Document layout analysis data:
□ □ □ □ □ □ □

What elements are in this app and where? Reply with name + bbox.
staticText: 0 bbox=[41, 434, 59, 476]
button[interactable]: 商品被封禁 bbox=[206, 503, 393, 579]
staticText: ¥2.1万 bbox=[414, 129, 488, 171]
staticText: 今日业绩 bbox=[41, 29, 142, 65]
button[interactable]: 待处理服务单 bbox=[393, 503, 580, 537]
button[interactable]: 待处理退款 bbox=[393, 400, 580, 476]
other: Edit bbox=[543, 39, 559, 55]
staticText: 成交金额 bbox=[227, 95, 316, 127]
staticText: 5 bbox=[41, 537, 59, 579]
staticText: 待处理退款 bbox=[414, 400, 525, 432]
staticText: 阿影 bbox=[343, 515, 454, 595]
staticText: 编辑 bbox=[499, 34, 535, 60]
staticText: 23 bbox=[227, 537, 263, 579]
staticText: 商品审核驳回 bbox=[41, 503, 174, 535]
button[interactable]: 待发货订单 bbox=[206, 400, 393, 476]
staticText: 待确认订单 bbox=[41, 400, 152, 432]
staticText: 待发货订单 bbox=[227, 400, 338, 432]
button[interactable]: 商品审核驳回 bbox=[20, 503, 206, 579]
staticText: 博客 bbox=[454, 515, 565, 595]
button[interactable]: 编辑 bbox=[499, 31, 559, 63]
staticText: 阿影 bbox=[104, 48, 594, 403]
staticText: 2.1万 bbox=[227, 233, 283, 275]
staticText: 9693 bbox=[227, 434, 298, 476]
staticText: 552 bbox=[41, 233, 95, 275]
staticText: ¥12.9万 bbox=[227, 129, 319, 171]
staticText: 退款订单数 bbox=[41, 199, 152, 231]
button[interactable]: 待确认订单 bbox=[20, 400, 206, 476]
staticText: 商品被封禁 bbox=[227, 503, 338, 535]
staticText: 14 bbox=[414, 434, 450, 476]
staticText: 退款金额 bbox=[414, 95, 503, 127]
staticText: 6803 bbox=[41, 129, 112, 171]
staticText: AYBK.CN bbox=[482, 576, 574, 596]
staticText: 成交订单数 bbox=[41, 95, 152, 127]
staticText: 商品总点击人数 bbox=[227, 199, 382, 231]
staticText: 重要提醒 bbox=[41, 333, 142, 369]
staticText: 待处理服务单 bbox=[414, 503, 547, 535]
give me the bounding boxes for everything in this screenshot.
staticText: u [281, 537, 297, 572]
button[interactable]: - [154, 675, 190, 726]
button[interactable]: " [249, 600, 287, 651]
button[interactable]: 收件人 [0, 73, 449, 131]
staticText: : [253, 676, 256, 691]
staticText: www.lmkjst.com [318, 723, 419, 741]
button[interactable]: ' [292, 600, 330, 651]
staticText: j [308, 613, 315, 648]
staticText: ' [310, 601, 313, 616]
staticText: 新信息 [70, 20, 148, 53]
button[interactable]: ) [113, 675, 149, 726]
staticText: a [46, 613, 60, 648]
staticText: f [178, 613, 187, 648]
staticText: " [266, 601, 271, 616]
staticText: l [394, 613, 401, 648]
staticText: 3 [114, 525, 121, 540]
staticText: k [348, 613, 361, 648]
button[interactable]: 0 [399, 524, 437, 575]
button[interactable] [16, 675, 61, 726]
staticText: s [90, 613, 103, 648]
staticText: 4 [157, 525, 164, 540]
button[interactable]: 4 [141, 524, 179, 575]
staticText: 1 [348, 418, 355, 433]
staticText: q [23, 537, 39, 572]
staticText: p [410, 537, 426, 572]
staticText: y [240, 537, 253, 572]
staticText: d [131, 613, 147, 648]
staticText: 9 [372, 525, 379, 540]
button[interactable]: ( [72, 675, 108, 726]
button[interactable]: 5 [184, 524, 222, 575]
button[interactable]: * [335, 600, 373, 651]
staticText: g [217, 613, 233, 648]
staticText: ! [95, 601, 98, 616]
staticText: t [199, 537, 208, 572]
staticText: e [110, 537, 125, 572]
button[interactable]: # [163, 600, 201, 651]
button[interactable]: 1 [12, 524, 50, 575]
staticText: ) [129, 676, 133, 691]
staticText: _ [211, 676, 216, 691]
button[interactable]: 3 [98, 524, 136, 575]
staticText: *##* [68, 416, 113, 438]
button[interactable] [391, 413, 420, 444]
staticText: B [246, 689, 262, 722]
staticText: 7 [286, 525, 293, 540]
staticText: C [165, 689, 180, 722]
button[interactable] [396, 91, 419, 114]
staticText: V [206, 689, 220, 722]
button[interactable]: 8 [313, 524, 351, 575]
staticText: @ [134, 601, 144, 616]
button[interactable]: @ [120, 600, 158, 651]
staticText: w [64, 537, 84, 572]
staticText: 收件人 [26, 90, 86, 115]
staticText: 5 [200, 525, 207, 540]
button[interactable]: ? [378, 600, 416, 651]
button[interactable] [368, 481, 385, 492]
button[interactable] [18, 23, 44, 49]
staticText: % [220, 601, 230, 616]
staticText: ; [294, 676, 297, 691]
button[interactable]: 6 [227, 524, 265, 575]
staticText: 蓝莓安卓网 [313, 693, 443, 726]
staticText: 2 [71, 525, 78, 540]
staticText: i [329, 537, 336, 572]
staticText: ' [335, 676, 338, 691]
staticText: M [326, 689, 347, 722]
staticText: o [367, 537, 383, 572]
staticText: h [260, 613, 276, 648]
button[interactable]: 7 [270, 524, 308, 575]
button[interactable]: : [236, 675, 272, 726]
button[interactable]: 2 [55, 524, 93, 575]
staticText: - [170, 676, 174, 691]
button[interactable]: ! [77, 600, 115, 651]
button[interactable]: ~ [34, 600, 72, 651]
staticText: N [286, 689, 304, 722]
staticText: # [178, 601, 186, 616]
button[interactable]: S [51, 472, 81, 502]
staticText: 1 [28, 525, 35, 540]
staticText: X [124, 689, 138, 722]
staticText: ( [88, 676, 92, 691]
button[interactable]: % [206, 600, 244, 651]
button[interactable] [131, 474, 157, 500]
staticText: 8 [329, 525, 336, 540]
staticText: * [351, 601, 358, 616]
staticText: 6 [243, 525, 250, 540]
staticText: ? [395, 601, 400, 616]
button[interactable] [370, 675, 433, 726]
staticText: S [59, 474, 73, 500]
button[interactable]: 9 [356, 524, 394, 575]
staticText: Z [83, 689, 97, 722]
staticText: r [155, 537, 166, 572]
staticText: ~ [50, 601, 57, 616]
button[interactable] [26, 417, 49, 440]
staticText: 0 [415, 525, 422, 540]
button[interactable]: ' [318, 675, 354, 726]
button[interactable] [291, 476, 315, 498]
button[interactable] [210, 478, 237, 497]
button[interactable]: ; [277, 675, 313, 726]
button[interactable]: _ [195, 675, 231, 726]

□ □ □ □ □ □ □

Required work: Lines holding the word "商品审核驳回": say how many there are in the data, and nothing more.

Response: 2